4. Adjudication Method for the Test Set:
- This information is not provided and is not applicable in the context of the described technical accuracy testing. There's no indication of human expert adjudication for the "ground truth" errors, as the errors were likely directly measured against the planned trajectory.
5. If a Multi-Reader Multi-Case (MRMC) Comparative Effectiveness Study was done, and the effect size of how much human readers improve with AI vs without AI assistance:
- An MRMC comparative effectiveness study was not conducted. This device is a surgical guidance tool, not an AI-assisted diagnostic or interpretation system that would typically warrant such a study. The study focuses on the device's physical accuracy in guiding instruments.
6. If a Standalone (i.e., algorithm only without human-in-the-loop performance) was done:
- This question is not directly applicable as the V-TAG is a physical surgical guidance device, not primarily an algorithm or software that operates in a "standalone" fashion. While it works in conjunction with an image-guided neuronavigational system, the performance evaluation here is on the V-TAG's physical accuracy when manipulated by a human in a simulated or real surgical setting, confirmed by imaging. The "algorithm only" concept usually applies to diagnostic interpretations or automated decision-making.

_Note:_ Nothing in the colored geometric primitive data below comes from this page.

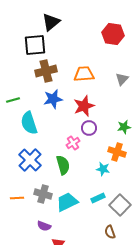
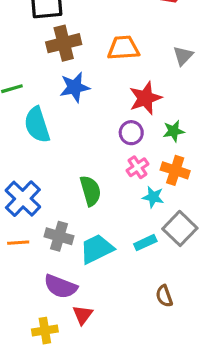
red star: (84, 106) -> (145, 98), moved
green star: (124, 127) -> (174, 131), moved
pink cross: (73, 143) -> (137, 167), moved
blue cross: (30, 160) -> (23, 199), moved
gray square: (120, 205) -> (180, 228), moved
purple semicircle: (44, 226) -> (61, 287), size x1.5

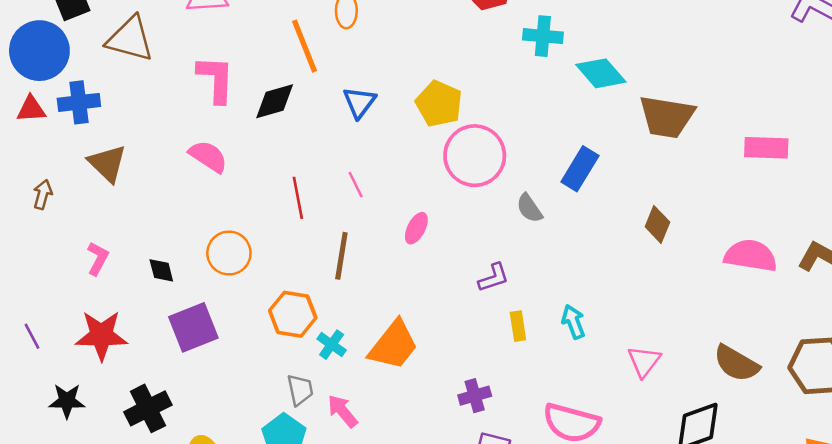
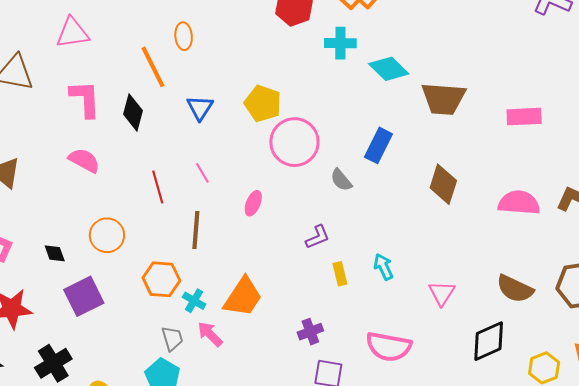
black diamond: (275, 101) -> (133, 112), turned -54
brown diamond: (657, 224) -> (443, 184), size x1.4
pink arrow: (343, 411) -> (210, 334), moved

7. The Type of Ground Truth Used:
- The ground truth for the accuracy testing appears to be the pre-planned trajectory of the center lumen to the target. The "projected errors were then calculated," implying a measurement of deviation from this intended target.
8. The Sample Size for the Training Set:
- This information is not applicable as the described study is a performance validation of a physical device's mechanical accuracy, not a machine learning model that requires a training set.
9. How the Ground Truth for the Training Set Was Established:
- This information is not applicable as there is no training set mentioned or implied for this type of device validation.
§ 882.4560 Stereotaxic instrument.
(a)
Identification. A stereotaxic instrument is a device consisting of a rigid frame with a calibrated guide mechanism for precisely positioning probes or other devices within a patient's brain, spinal cord, or other part of the nervous system.(b)
Classification. Class II (performance standards).